One team that fits the bill is No. 1 Wisconsin, which will take on No. 1 Kentucky Saturday night at the Final Four in Indianapolis. Bo Ryan’s Badgers are averaging 72.8 points per game, and they’ve done so despite ranking 345th in adjusted tempo per Ken Pomeroy’s numbers. Wisconsin’s a highly efficient group offensively, and with stars Frank Kaminsky and Sam Dekker leading the way they lead the country with an adjusted offensive efficiency of 127.5.

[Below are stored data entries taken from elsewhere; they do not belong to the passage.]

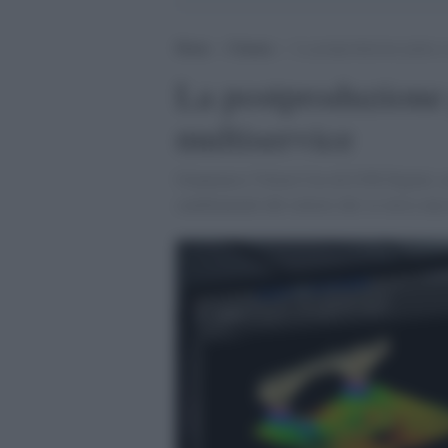
Home
>
Cinema
>
La postproduzione punta a 
La postproduzione
multiservice
Gianmarco Vittori Ceo di LVR Digital, az
cambiamenti del settore che va verso una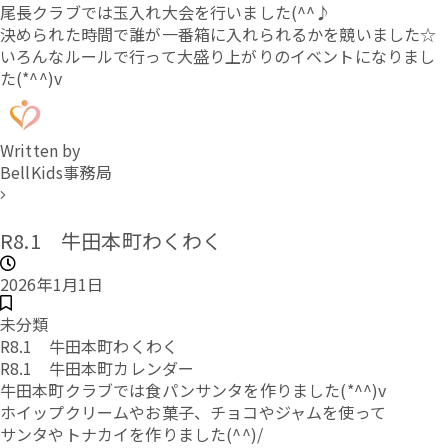
尾長クラブでは玉入れ大会を行いました(^^♪
決められた時間で誰が一番箱に入れられるかを競いました☆
いろんなルールで行って大盛り上がりのイベントになりまし
た(*^^)v
Written by
BellKids事務局
R8.1 牛田本町わくわく
2026年1月1日
未分類
R8.1 牛田本町わくわく
R8.1 牛田本町カレンダー
牛田本町クラブでは食パンサンタを作りました(*^^)v
ホイップクリームやお菓子、チョコやジャムを使って
サンタやトナカイを作りました(^^)/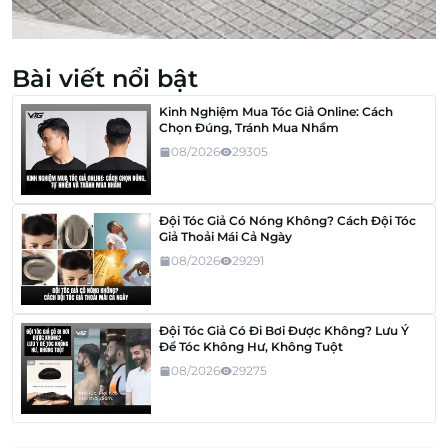
Bài viết nổi bật
Kinh Nghiệm Mua Tóc Giả Online: Cách
Chọn Đúng, Tránh Mua Nhầm
08/2026
29305
Đội Tóc Giả Có Nóng Không? Cách Đội Tóc
Giả Thoải Mái Cả Ngày
08/2026
29291
Đội Tóc Giả Có Đi Bơi Được Không? Lưu Ý
Để Tóc Không Hư, Không Tuột
08/2026
29275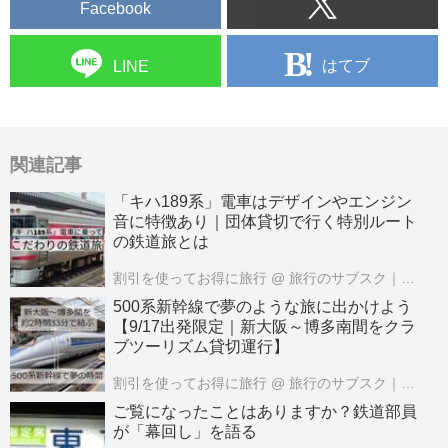
Facebook
はてブ
LINE
関連記事
「キハ189系」電車はデザインやエンジン
音に特徴あり｜団体貸切で行く特別ルート
の鉄道旅とは
割引を使ってお得に旅行
@ 旅行のサブスク｜クラブツーリズムPASS公式
500系新幹線で夢のような旅に出かけよう
【9/17出発限定｜新大阪～博多南間をクラ
ブツーリズム貸切運行】
割引を使ってお得に旅行
@ 旅行のサブスク｜クラブツーリズムPASS公式
ご覧になったことはありますか？鉄道部員
が「幕回し」を語る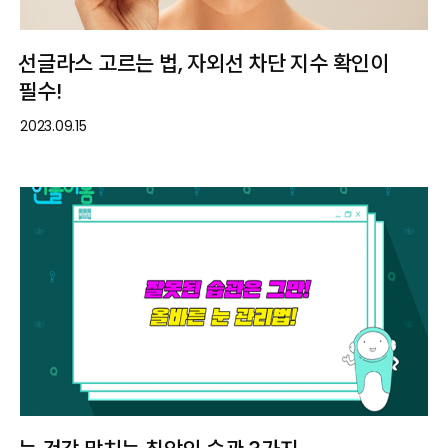
선글라스 고르는 법, 자외선 차단 지수 확인이
필수!
2023.09.15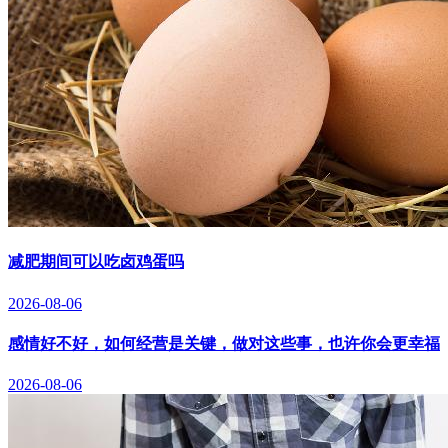
减肥期间可以吃卤鸡蛋吗
2026-08-06
感情好不好，如何经营是关键，做对这些事，也许你会更幸福
2026-08-06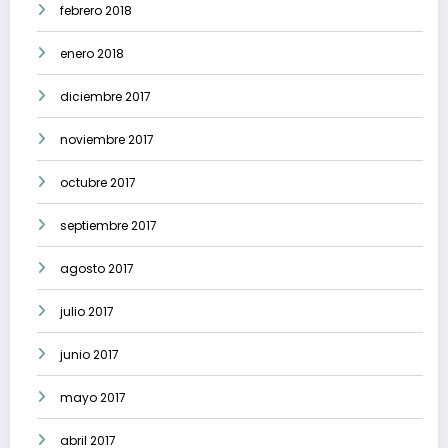
febrero 2018
enero 2018
diciembre 2017
noviembre 2017
octubre 2017
septiembre 2017
agosto 2017
julio 2017
junio 2017
mayo 2017
abril 2017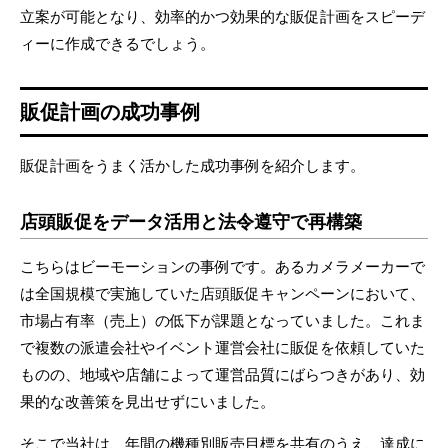
立案が可能となり、効率的かつ効果的な販促計画をスピーデ
ィーに作成できるでしょう。
販促計画の成功事例
販促計画をうまく活かした成功事例を紹介します。
店頭販促をデータ活用と法令遵守で再構築
こちらはビーモーションの事例です。あるカメラメーカーで
は全国規模で実施していた店頭販促キャンペーンにおいて、
市場占有率（売上）の低下が課題となっていました。これま
で複数の派遣会社やイベント運営会社に販促を依頼していた
ものの、地域や店舗によって運営品質にばらつきがあり、効
果的な改善策を見出せずにいました。
そこで当社は、年間の機種別販売目標を共有のうえ、達成に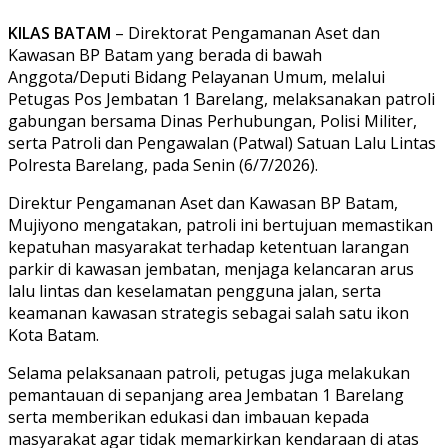
KILAS BATAM
– Direktorat Pengamanan Aset dan
Kawasan BP Batam yang berada di bawah
Anggota/Deputi Bidang Pelayanan Umum, melalui
Petugas Pos Jembatan 1 Barelang, melaksanakan patroli
gabungan bersama Dinas Perhubungan, Polisi Militer,
serta Patroli dan Pengawalan (Patwal) Satuan Lalu Lintas
Polresta Barelang, pada Senin (6/7/2026).
Direktur Pengamanan Aset dan Kawasan BP Batam,
Mujiyono mengatakan, patroli ini bertujuan memastikan
kepatuhan masyarakat terhadap ketentuan larangan
parkir di kawasan jembatan, menjaga kelancaran arus
lalu lintas dan keselamatan pengguna jalan, serta
keamanan kawasan strategis sebagai salah satu ikon
Kota Batam.
Selama pelaksanaan patroli, petugas juga melakukan
pemantauan di sepanjang area Jembatan 1 Barelang
serta memberikan edukasi dan imbauan kepada
masyarakat agar tidak memarkirkan kendaraan di atas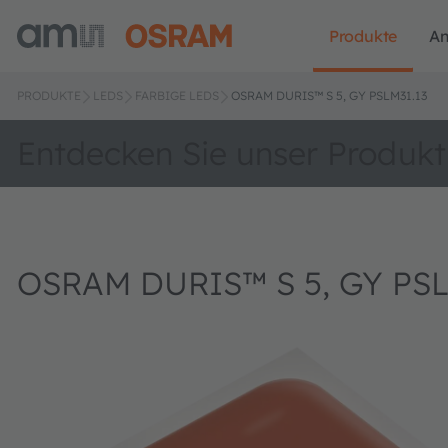
Produkte
A
PRODUKTE
LEDS
FARBIGE LEDS
OSRAM DURIS™ S 5, GY PSLM31.13
Entdecken Sie unser Produkt
OSRAM DURIS™ S 5, GY PSL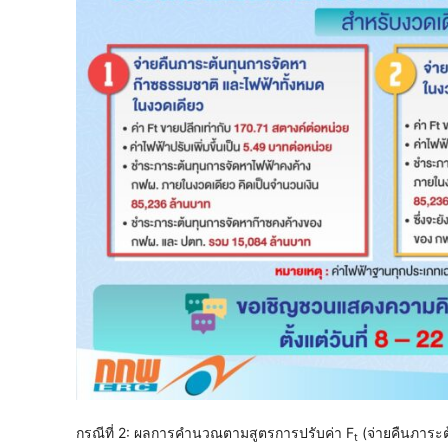
กรณีที่ 2: ผลการคำนวณตามสูตรการปรับค่า F
(จ่ายคืนภาระต้
t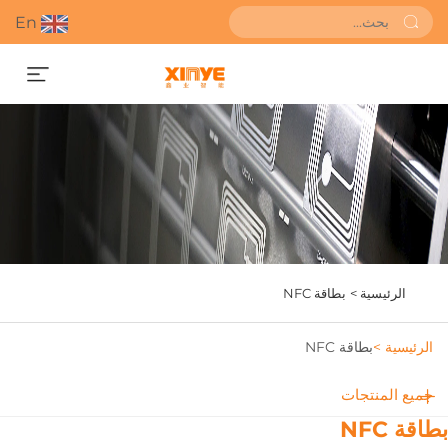
En
احصل على عرض أسعار
الرئيسية >
بطاقة NFC
الرئيسية >
بطاقة NFC
جميع المنتجات
طاقة NFC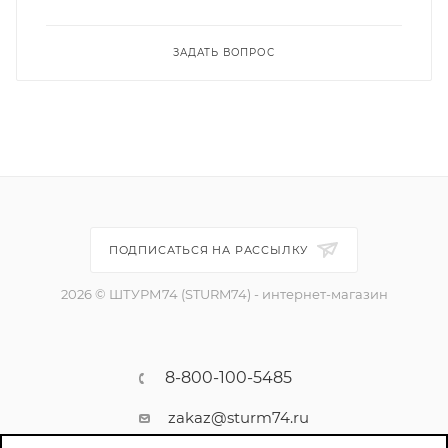
ЗАДАТЬ ВОПРОС
ПОДПИСАТЬСЯ НА РАССЫЛКУ
2026 © ШТУРМ74 (STURM74) - интернет-магазин
8-800-100-5485
zakaz@sturm74.ru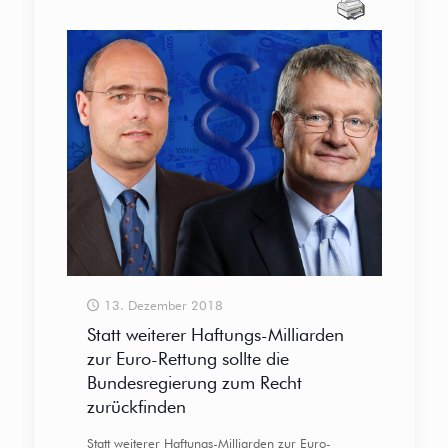
13. Dezember 2018
Statt weiterer Haftungs-Milliarden
zur Euro-Rettung sollte die
Bundesregierung zum Recht
zurückfinden
Statt weiterer Haftungs-Milliarden zur Euro-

How impressive is that number? Since Pomeroy began publishing his advanced stats in 2002, Wisconsin’s adjusted offensive efficiency is the highest of any team during this era and it isn’t all that close either. Outside of Michigan last season and Wake Forest in 2005, no team has posted an adjusted offensive efficiency better than 124.0, much less the 127.5 that Wisconsin has heading into the Final Four.

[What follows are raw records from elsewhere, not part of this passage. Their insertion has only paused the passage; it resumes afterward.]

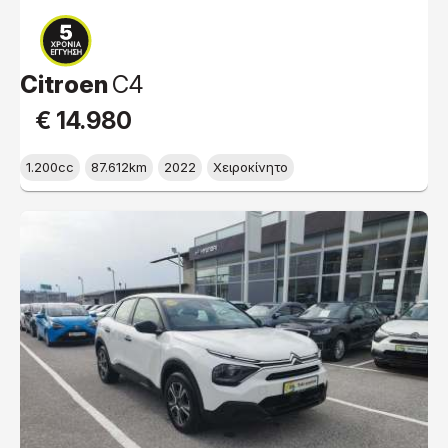
Citroen
C4
€ 14.980
1.200cc
87.612km
2022
Χειροκίνητο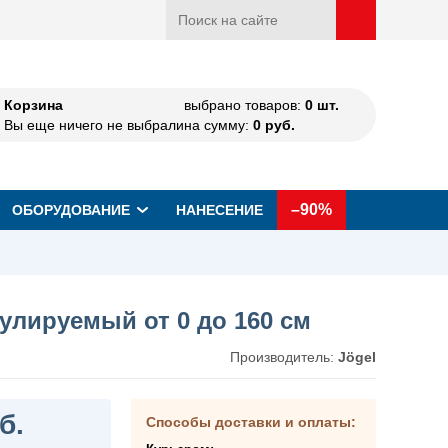
Корзина
выбрано товаров:
0
шт.
Вы еще ничего не выбрали
на сумму:
0
руб.
–90%
ОБОРУДОВАНИЕ
НАНЕСЕНИЕ
улируемый от 0 до 160 см
Производитель:
Jögel
б.
Способы доставки и оплаты: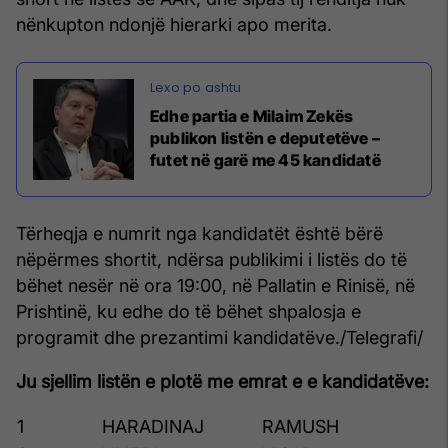
nënkupton ndonjë hierarki apo merita.
Edhe partia e Milaim Zekës
publikon listën e deputetëve –
futet në garë me 45 kandidatë
Tërheqja e numrit nga kandidatët është bërë
nëpërmes shortit, ndërsa publikimi i listës do të
bëhet nesër në ora 19:00, në Pallatin e Rinisë, në
Prishtinë, ku edhe do të bëhet shpalosja e
programit dhe prezantimi kandidatëve./Telegrafi/
Ju sjellim listën e plotë me emrat e e kandidatëve:
1
HARADINAJ
RAMUSH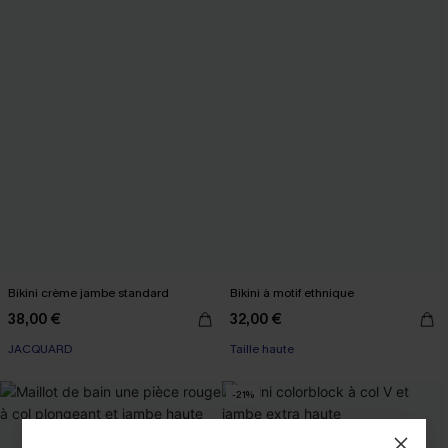
Bikini crème jambe standard
Bikini à motif ethnique
38,00 €
32,00 €
JACQUARD
Taille haute
-21%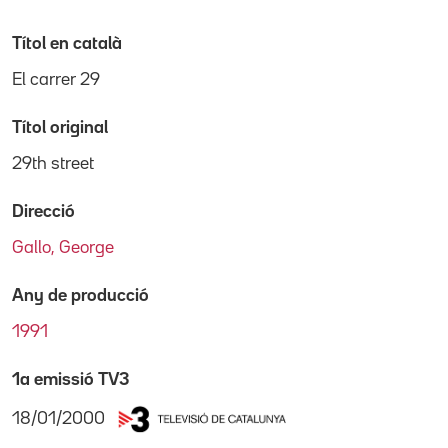
Títol en català
El carrer 29
Títol original
29th street
Direcció
Gallo, George
Any de producció
1991
1a emissió TV3
18/01/2000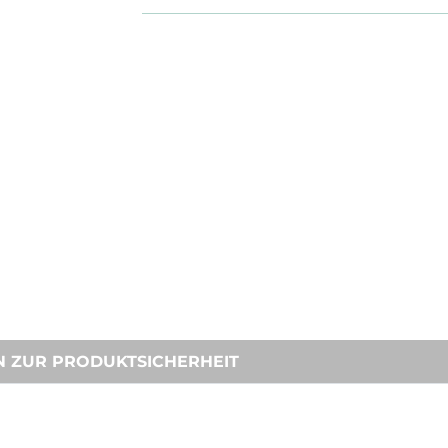
N ZUR PRODUKTSICHERHEIT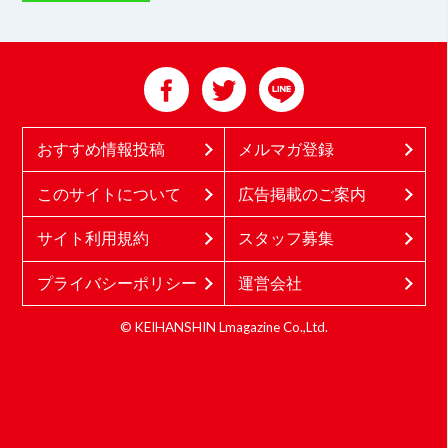
おすすめ情報投稿
メルマガ登録
このサイトについて
広告掲載のご案内
サイト利用規約
スタッフ募集
プライバシーポリシー
運営会社
© KEIHANSHIN Lmagazine Co.,Ltd.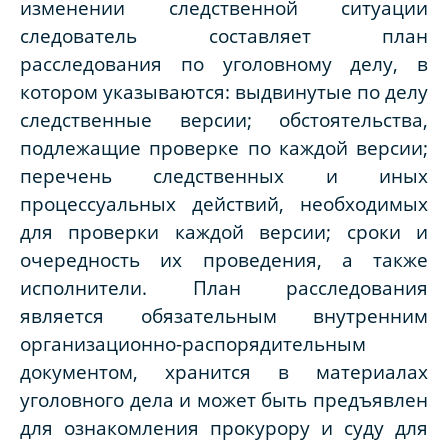
изменении следственной ситуации
следователь составляет план
расследования по уголовному делу, в
котором указываются: выдвинутые по делу
следственные версии; обстоятельства,
подлежащие проверке по каждой версии;
перечень следственных и иных
процессуальных действий, необходимых
для проверки каждой версии; сроки и
очередность их проведения, а также
исполнители. План расследования
является обязательным внутренним
организационно-распорядительным
документом, хранится в материалах
уголовного дела и может быть предъявлен
для ознакомления прокурору и суду для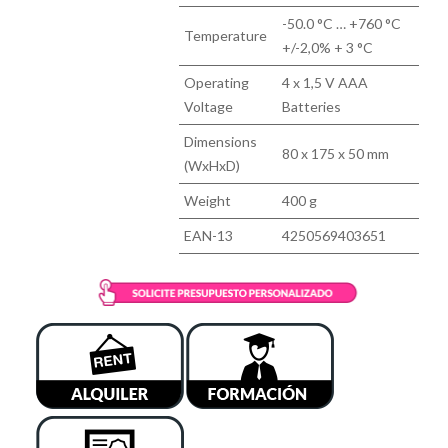
-50.0 °C … +760 °C
Temperature
+/-2,0% + 3 °C
Operating
4 x 1,5 V AAA
Voltage
Batteries
Dimensions
80 x 175 x 50 mm
(WxHxD)
Weight
400 g
EAN-13
4250569403651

Also of note is the fact that more than four points separates Wisconsin from the second-best offensive team in the country this season in Notre Dame (123.1). That difference of 4.4 is the highest of the era, with Ohio State’s 3.4 point edge over Notre Dame in 2011 being the second-highest.

However, it should be noted that on only three occasions has the top-rated team in adjusted offensive efficiency won the national title, with Duke being the most recent in 2010. The list of national leaders in adjusted offensive efficiency going back to 2002 (national champions denoted with an asterisk):

2014: Michigan (124.1)
2013: Michigan (120.3)
2012: Missouri (123.9)
2011: Ohio State (123.3)
2010: Duke (120.0)*
2009: North Carolina (122.4)*
2008: North Carolina (120.4)
2007: Florida (121.5)*
2006: Gonzaga (118.0)
2005: Wake Forest (124.0)
2004: Wake Forest (121.0)
2003: Texas (120.2)
2002: Duke (117.7)

Wisconsin’s been an elite offensive team this season, but they’re going to have their hands full with a Kentucky team that has been lauded as one of the best in the history of the shot clock era. In regards to Ken Pomeroy’s numbers, this current group of Wildcats, who lead the nation in adjusted defensive efficiency (85.6), rates among the best in the history of his website.

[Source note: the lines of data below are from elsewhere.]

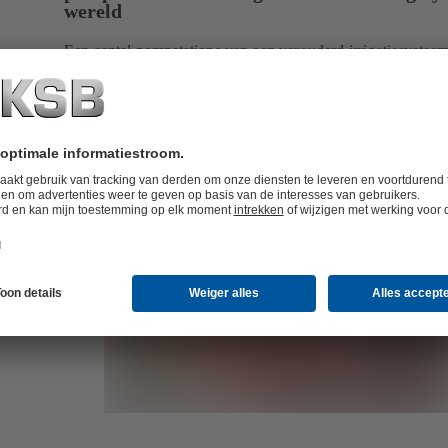
wereld
Een aantal pompstations van een verouderd irrigatiesysteem
Pakistaanse regio Punjab moest volledig worden gereviseer
perfecte klus voor KSB SupremeServ!
Nu lezen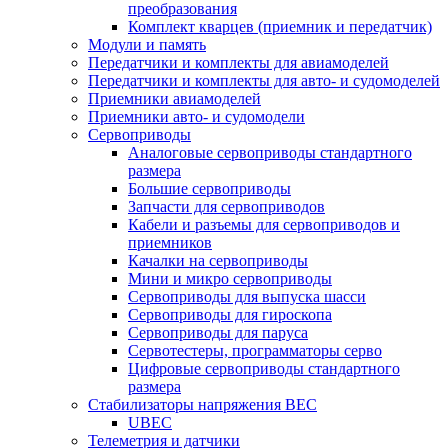
преобразования
Комплект кварцев (приемник и передатчик)
Модули и память
Передатчики и комплекты для авиамоделей
Передатчики и комплекты для авто- и судомоделей
Приемники авиамоделей
Приемники авто- и судомодели
Сервоприводы
Аналоговые сервоприводы стандартного
размера
Большие сервоприводы
Запчасти для сервоприводов
Кабели и разъемы для сервоприводов и
приемников
Качалки на сервоприводы
Мини и микро сервоприводы
Сервоприводы для выпуска шасси
Сервоприводы для гироскопа
Сервоприводы для паруса
Сервотестеры, программаторы серво
Цифровые сервоприводы стандартного
размера
Стабилизаторы напряжения BEC
UBEC
Телеметрия и датчики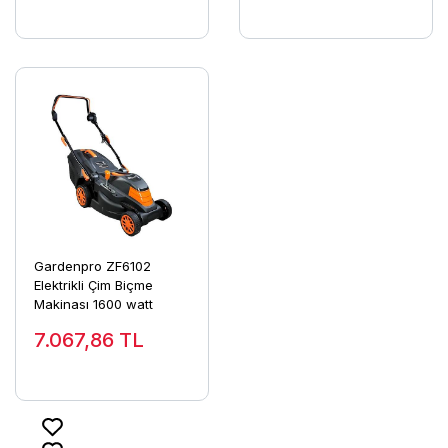
Gardenpro ZF6102
Elektrikli Çim Biçme
Makinası 1600 watt
7.067,86
TL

Kentucky’s one of three teams to post an adjusted defensive efficiency of 85.6 during the Pomeroy era, with Calipari’s last team at Memphis being the only one to produce an even better number (85.1). Below are the annual leaders in that category, but it should be noted that just one team managed to win the national title in that particular season (Kansas, 2008).

2014: Arizona (88.5)
2013: Wisconsin (85.6)
2012: Louisville (85.6)
2011: Florida State (87.5)
2010: USC (86.2)
2009: Memphis (85.1)
2008: Kansas (87.1)*
2007: Kansas (88.4)
2006: Iowa (86.8)
2005: Washington State (86.8)
2004: Pittsburgh (86.8)
2003: Mississippi State (87.2)
2002: Duke (87.3)

With Kentucky ranked in the top five in both adjusted offensive and defensive efficiency, their chances of cutting down the nets are pretty good (talent notwithstanding). Since 2002 only five national champions have not been ranked in the top ten in both of those categories. Syracuse was the first exception in 2003, with North Carolina (2005 and 2009) and UConn (2011 and 2014) being the others.

What do all of these numbers mean in regards to Saturday’s matchup in Indianapolis? Not sure if the boxing adage of “styles make fights” can be applied here, but the matchup of an elite offensive team and an elite defensive team (which also happens to be ranked fifth in adjusted offensive efficiency) will certainly be an entertaining one.